Electricity Market Reform (EMR) is the biggest reform of the energy market since privatisation. The fact is that we have a pretty steep mountain to climb if we're to attract £200bn of investment in the UK's energy market over the next nine years. That sum is an eye watering amount - almost the same as the annual health, education and defence budgets combined.
The question everyone is asking this week is whether the EMR announcement will do enough to attract the investment we so badly need, but perhaps a better question is whether it will attract the right kind of investment. Because the current market has failed so badly, we need a radical new approach that marries market reform with retail reform that truly delivers for the consumer. Breaking the hold of the Big Six on the retail side is key to this and essential to ensure that consumers get maximum value from the £200bn of investment that we need.
The crisis of funding we now face is symptomatic of how the current market structure has failed the UK. For too long, traditional energy suppliers have been happy to reap the profits of infrastructure sold off by Government during privatisation.

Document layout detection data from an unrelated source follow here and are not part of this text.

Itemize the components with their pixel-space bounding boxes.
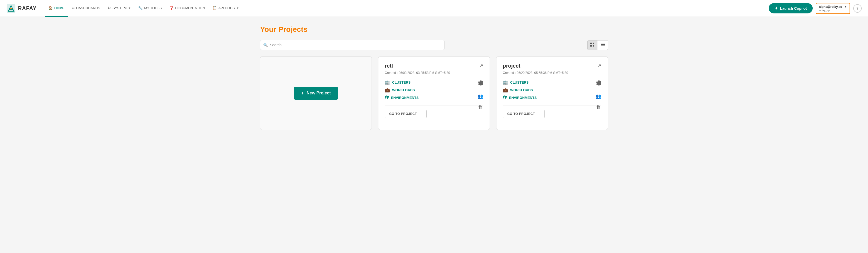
my-tools-icon: 🔧: [138, 6, 143, 10]
rctl-trend-icon[interactable]: ↗: [479, 63, 483, 69]
search-input[interactable]: [260, 40, 444, 50]
project-delete-icon[interactable]: 🗑: [596, 104, 601, 110]
svg-rect-8: [601, 43, 605, 43]
copilot-star-icon: ✦: [774, 6, 778, 11]
project-action-icons: 👥 🗑: [595, 94, 601, 110]
nav-item-system[interactable]: ⚙ SYSTEM ▼: [104, 0, 134, 17]
new-project-button[interactable]: + New Project: [294, 87, 338, 100]
project-environments-icon: 🗺: [503, 95, 507, 100]
rctl-go-to-project-button[interactable]: GO TO PROJECT →: [385, 110, 427, 118]
project-workloads-link[interactable]: 💼 WORKLOADS: [503, 87, 533, 93]
nav-item-documentation-label: DOCUMENTATION: [175, 6, 205, 10]
dashboards-icon: ▪▪: [72, 6, 74, 10]
rctl-action-icons: 👥 🗑: [477, 94, 483, 110]
svg-rect-6: [590, 45, 592, 46]
logo[interactable]: RAFAY: [6, 4, 37, 13]
rctl-clusters-row: 🏢 CLUSTERS: [385, 80, 483, 85]
nav-item-api-docs-label: API DOCS: [218, 6, 235, 10]
project-environments-row: 🗺 ENVIRONMENTS: [503, 95, 601, 100]
project-card-project: project ↗ Created : 06/20/2023, 05:55:36…: [496, 56, 608, 130]
search-bar-row: 🔍: [260, 40, 608, 50]
svg-rect-7: [593, 45, 594, 46]
documentation-icon: ❓: [169, 6, 174, 10]
launch-copilot-button[interactable]: ✦ Launch Copilot: [769, 3, 813, 13]
project-go-to-project-button[interactable]: GO TO PROJECT →: [503, 110, 545, 118]
rafay-logo-icon: [6, 4, 16, 13]
environments-icon: 🗺: [385, 95, 389, 100]
rctl-delete-icon[interactable]: 🗑: [478, 104, 483, 110]
rctl-environments-link[interactable]: 🗺 ENVIRONMENTS: [385, 95, 419, 100]
rctl-members-icon[interactable]: 👥: [477, 94, 483, 99]
logo-text: RAFAY: [18, 5, 37, 11]
grid-view-button[interactable]: [588, 40, 597, 50]
navbar-right: ✦ Launch Copilot alpha@rafay.co ▼ rafay_…: [769, 3, 862, 14]
user-dropdown-arrow: ▼: [844, 5, 847, 8]
list-view-icon: [601, 43, 605, 47]
project-card-header: project ↗: [503, 63, 601, 69]
system-chevron-icon: ▼: [128, 7, 131, 9]
nav-item-documentation[interactable]: ❓ DOCUMENTATION: [166, 0, 208, 17]
project-members-icon[interactable]: 👥: [595, 94, 601, 99]
user-dropdown[interactable]: alpha@rafay.co ▼ rafay_qa: [816, 3, 850, 14]
api-docs-icon: 📋: [212, 6, 217, 10]
project-workloads-icon: 💼: [503, 87, 508, 93]
rctl-created: Created : 06/09/2023, 03:25:53 PM GMT+5:…: [385, 71, 483, 75]
new-project-card: + New Project: [260, 56, 372, 130]
main-content: Your Projects 🔍: [250, 17, 618, 138]
nav-item-dashboards-label: DASHBOARDS: [76, 6, 100, 10]
rctl-workloads-row: 💼 WORKLOADS: [385, 87, 483, 93]
project-project-links: 🏢 CLUSTERS 💼 WORKLOADS 🗺 ENVIRONMENTS: [503, 80, 601, 100]
nav-item-home-label: HOME: [54, 6, 65, 10]
svg-rect-9: [601, 44, 605, 45]
project-settings-icon[interactable]: [596, 80, 601, 86]
rctl-card-header: rctl ↗: [385, 63, 483, 69]
projects-grid: + New Project rctl ↗ Created : 06/09/202…: [260, 56, 608, 130]
launch-copilot-label: Launch Copilot: [780, 6, 807, 10]
svg-rect-5: [593, 43, 594, 44]
project-card-rctl: rctl ↗ Created : 06/09/2023, 03:25:53 PM…: [378, 56, 490, 130]
plus-icon: +: [301, 91, 304, 96]
project-clusters-row: 🏢 CLUSTERS: [503, 80, 601, 85]
user-email: alpha@rafay.co ▼: [819, 5, 847, 9]
rctl-project-name: rctl: [385, 63, 393, 69]
svg-rect-4: [590, 43, 592, 44]
search-input-wrapper: 🔍: [260, 40, 444, 50]
nav-item-system-label: SYSTEM: [113, 6, 126, 10]
project-clusters-icon: 🏢: [503, 80, 508, 85]
user-org: rafay_qa: [819, 9, 830, 12]
workloads-icon: 💼: [385, 87, 390, 93]
navbar: RAFAY 🏠 HOME ▪▪ DASHBOARDS ⚙ SYSTEM ▼ 🔧 …: [0, 0, 868, 17]
svg-rect-10: [601, 45, 605, 46]
nav-items: 🏠 HOME ▪▪ DASHBOARDS ⚙ SYSTEM ▼ 🔧 MY TOO…: [45, 0, 767, 17]
search-icon: 🔍: [263, 43, 268, 47]
svg-point-3: [10, 8, 11, 9]
rctl-workloads-link[interactable]: 💼 WORKLOADS: [385, 87, 415, 93]
nav-item-my-tools-label: MY TOOLS: [144, 6, 161, 10]
view-toggle: [587, 40, 608, 50]
rctl-environments-row: 🗺 ENVIRONMENTS: [385, 95, 483, 100]
rctl-settings-icon[interactable]: [478, 80, 483, 86]
nav-item-my-tools[interactable]: 🔧 MY TOOLS: [135, 0, 165, 17]
nav-item-home[interactable]: 🏠 HOME: [45, 0, 68, 17]
rctl-project-links: 🏢 CLUSTERS 💼 WORKLOADS 🗺 ENVIRONMENTS: [385, 80, 483, 100]
project-created: Created : 06/20/2023, 05:55:36 PM GMT+5:…: [503, 71, 601, 75]
help-button[interactable]: ?: [853, 4, 862, 13]
list-view-button[interactable]: [598, 40, 608, 50]
nav-item-api-docs[interactable]: 📋 API DOCS ▼: [209, 0, 242, 17]
grid-view-icon: [590, 43, 594, 47]
rctl-clusters-link[interactable]: 🏢 CLUSTERS: [385, 80, 410, 85]
project-workloads-row: 💼 WORKLOADS: [503, 87, 601, 93]
page-title: Your Projects: [260, 25, 608, 34]
clusters-icon: 🏢: [385, 80, 390, 85]
system-icon: ⚙: [107, 6, 111, 10]
project-project-name: project: [503, 63, 521, 69]
help-icon: ?: [857, 6, 859, 10]
home-icon: 🏠: [48, 6, 53, 10]
project-trend-icon[interactable]: ↗: [597, 63, 601, 69]
api-docs-chevron-icon: ▼: [236, 7, 239, 9]
project-clusters-link[interactable]: 🏢 CLUSTERS: [503, 80, 529, 85]
project-environments-link[interactable]: 🗺 ENVIRONMENTS: [503, 95, 537, 100]
new-project-label: New Project: [306, 91, 331, 96]
nav-item-dashboards[interactable]: ▪▪ DASHBOARDS: [69, 0, 103, 17]
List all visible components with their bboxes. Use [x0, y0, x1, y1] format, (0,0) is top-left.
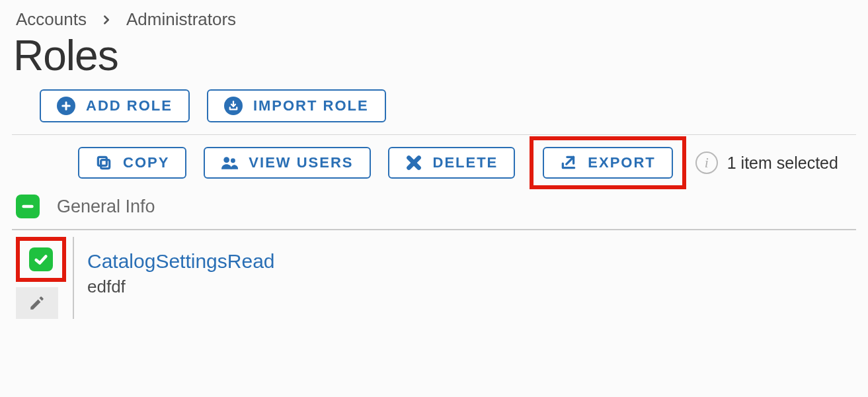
export-label: EXPORT [588, 154, 655, 171]
delete-label: DELETE [433, 154, 498, 171]
add-role-button[interactable]: ADD ROLE [40, 89, 190, 122]
table-header: General Info [12, 195, 856, 230]
view-users-label: VIEW USERS [249, 154, 353, 171]
export-icon [560, 154, 577, 171]
breadcrumb-current: Administrators [126, 9, 236, 30]
import-circle-icon [224, 97, 243, 115]
delete-x-icon [405, 154, 422, 171]
primary-toolbar: ADD ROLE IMPORT ROLE [12, 89, 856, 135]
breadcrumb-accounts-link[interactable]: Accounts [16, 9, 87, 30]
role-name-link[interactable]: CatalogSettingsRead [87, 250, 275, 272]
users-icon [221, 154, 238, 171]
svg-point-5 [231, 158, 235, 163]
export-button[interactable]: EXPORT [543, 147, 672, 179]
export-highlight: EXPORT [530, 136, 686, 189]
view-users-button[interactable]: VIEW USERS [204, 147, 370, 179]
svg-rect-3 [98, 157, 106, 165]
edit-row-button[interactable] [16, 287, 58, 319]
breadcrumb: Accounts Administrators [16, 9, 856, 30]
copy-icon [95, 154, 112, 171]
plus-circle-icon [57, 97, 75, 115]
copy-label: COPY [123, 154, 169, 171]
select-all-checkbox[interactable] [16, 195, 40, 218]
delete-button[interactable]: DELETE [388, 147, 516, 179]
chevron-right-icon [101, 15, 112, 25]
copy-button[interactable]: COPY [78, 147, 186, 179]
row-check-highlight [16, 237, 66, 282]
info-icon[interactable]: i [695, 152, 718, 174]
role-description: edfdf [87, 277, 856, 297]
table-row: CatalogSettingsRead edfdf [12, 237, 856, 319]
row-checkbox[interactable] [29, 247, 53, 271]
import-role-label: IMPORT ROLE [253, 97, 369, 114]
selected-count-text: 1 item selected [727, 154, 838, 173]
svg-rect-2 [101, 160, 110, 169]
column-general-info[interactable]: General Info [57, 197, 155, 217]
page-title: Roles [13, 31, 856, 80]
svg-point-4 [224, 157, 230, 163]
add-role-label: ADD ROLE [86, 97, 173, 114]
import-role-button[interactable]: IMPORT ROLE [207, 89, 386, 122]
pencil-icon [28, 294, 46, 312]
selection-toolbar: COPY VIEW USERS DELETE EXPORT [12, 147, 686, 179]
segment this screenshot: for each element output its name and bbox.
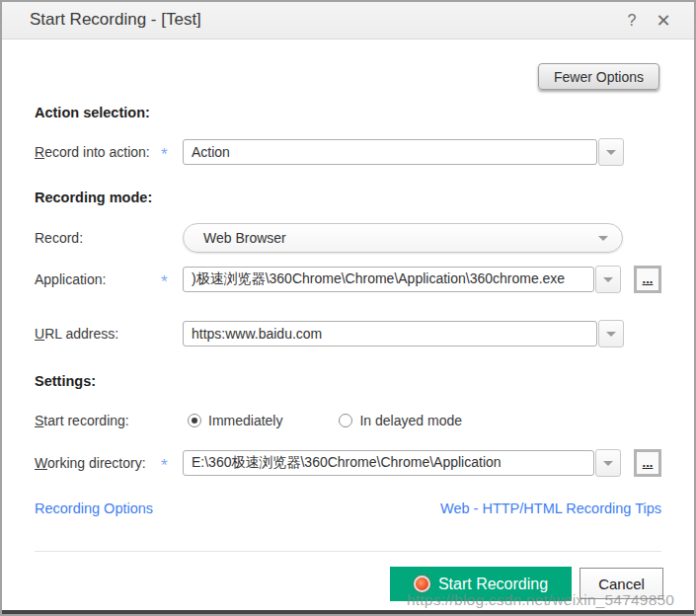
- titlebar[interactable]: Start Recording - [Test] ? ✕: [2, 2, 694, 39]
- record-row: Record: Web Browser: [35, 223, 661, 253]
- record-into-action-dropdown-button[interactable]: [598, 138, 624, 166]
- record-into-action-input[interactable]: [183, 139, 597, 165]
- dialog-title: Start Recording - [Test]: [30, 10, 201, 30]
- radio-in-delayed-mode[interactable]: [339, 414, 352, 427]
- radio-immediately-label: Immediately: [208, 413, 282, 428]
- radio-in-delayed-mode-label: In delayed mode: [359, 413, 462, 428]
- working-directory-row: Working directory: * ...: [35, 448, 661, 478]
- record-into-action-label: Record into action:: [35, 144, 161, 160]
- required-spacer: [161, 332, 183, 337]
- start-recording-button[interactable]: Start Recording: [390, 567, 572, 601]
- record-into-action-row: Record into action: *: [35, 138, 661, 166]
- footer-separator: [35, 551, 661, 552]
- working-directory-dropdown-button[interactable]: [595, 449, 621, 477]
- start-recording-label: Start recording:: [35, 413, 161, 428]
- required-spacer: [161, 419, 183, 424]
- record-select-value: Web Browser: [203, 230, 286, 246]
- working-directory-label: Working directory:: [35, 455, 161, 471]
- chevron-down-icon: [606, 332, 616, 337]
- working-directory-browse-button[interactable]: ...: [634, 449, 661, 477]
- recording-tips-link[interactable]: Web - HTTP/HTML Recording Tips: [440, 500, 661, 516]
- fewer-options-button[interactable]: Fewer Options: [538, 63, 659, 90]
- radio-immediately[interactable]: [188, 414, 201, 427]
- close-icon[interactable]: ✕: [653, 10, 674, 32]
- url-address-label: URL address:: [35, 326, 161, 342]
- application-label: Application:: [35, 271, 161, 287]
- application-browse-button[interactable]: ...: [634, 266, 661, 293]
- cancel-button[interactable]: Cancel: [580, 568, 663, 599]
- record-label: Record:: [35, 230, 161, 246]
- recording-options-link[interactable]: Recording Options: [35, 500, 153, 516]
- help-icon[interactable]: ?: [621, 10, 643, 32]
- application-row: Application: * ...: [35, 265, 661, 294]
- application-input[interactable]: [183, 267, 594, 292]
- working-directory-input[interactable]: [183, 450, 594, 476]
- required-spacer: [161, 236, 183, 241]
- url-address-input[interactable]: [183, 321, 597, 346]
- chevron-down-icon: [603, 461, 613, 466]
- url-address-row: URL address:: [35, 320, 661, 347]
- action-selection-heading: Action selection:: [35, 105, 150, 120]
- settings-heading: Settings:: [35, 373, 96, 389]
- chevron-down-icon: [603, 277, 613, 282]
- chevron-down-icon: [598, 236, 608, 241]
- record-select[interactable]: Web Browser: [183, 223, 623, 253]
- start-recording-button-label: Start Recording: [438, 576, 548, 593]
- recording-mode-heading: Recording mode:: [35, 190, 152, 205]
- record-icon: [414, 576, 430, 592]
- start-recording-dialog: Start Recording - [Test] ? ✕ Fewer Optio…: [0, 0, 696, 616]
- window-bottom-border: [0, 610, 696, 616]
- required-marker: *: [161, 268, 183, 292]
- url-address-dropdown-button[interactable]: [598, 320, 624, 347]
- application-dropdown-button[interactable]: [595, 266, 621, 293]
- required-marker: *: [161, 140, 183, 165]
- required-marker: *: [161, 451, 183, 476]
- start-recording-row: Start recording: Immediately In delayed …: [35, 411, 661, 430]
- chevron-down-icon: [606, 150, 616, 155]
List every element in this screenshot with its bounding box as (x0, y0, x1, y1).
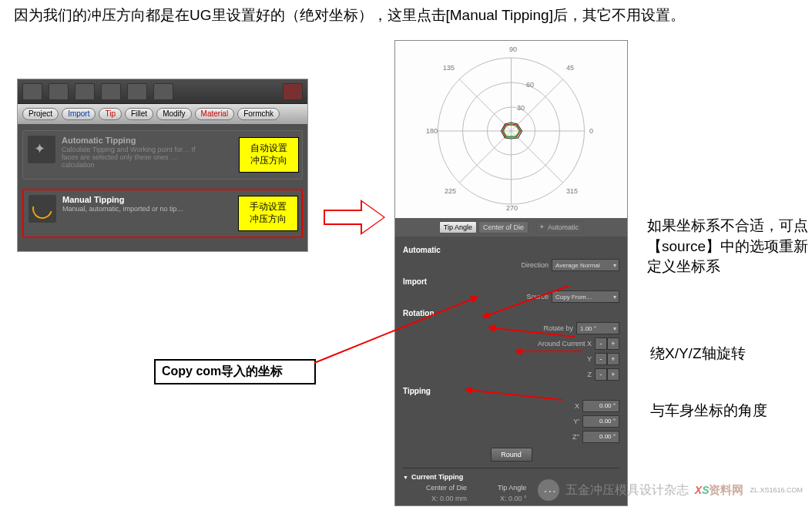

Rather than make the right decision, the oligopoly of the Big Six took the easy one - to provide consumers with the illusion of limitless, cheap energy supplies by simply sweating existing assets and completely failing to invest for the future. As a result, we're now more reliant on imported fossil fuels than ever. In recent months we've started to see that illusion shattered, with Scottish Power and British Gas hiking their prices, forcing consumers to pay the price.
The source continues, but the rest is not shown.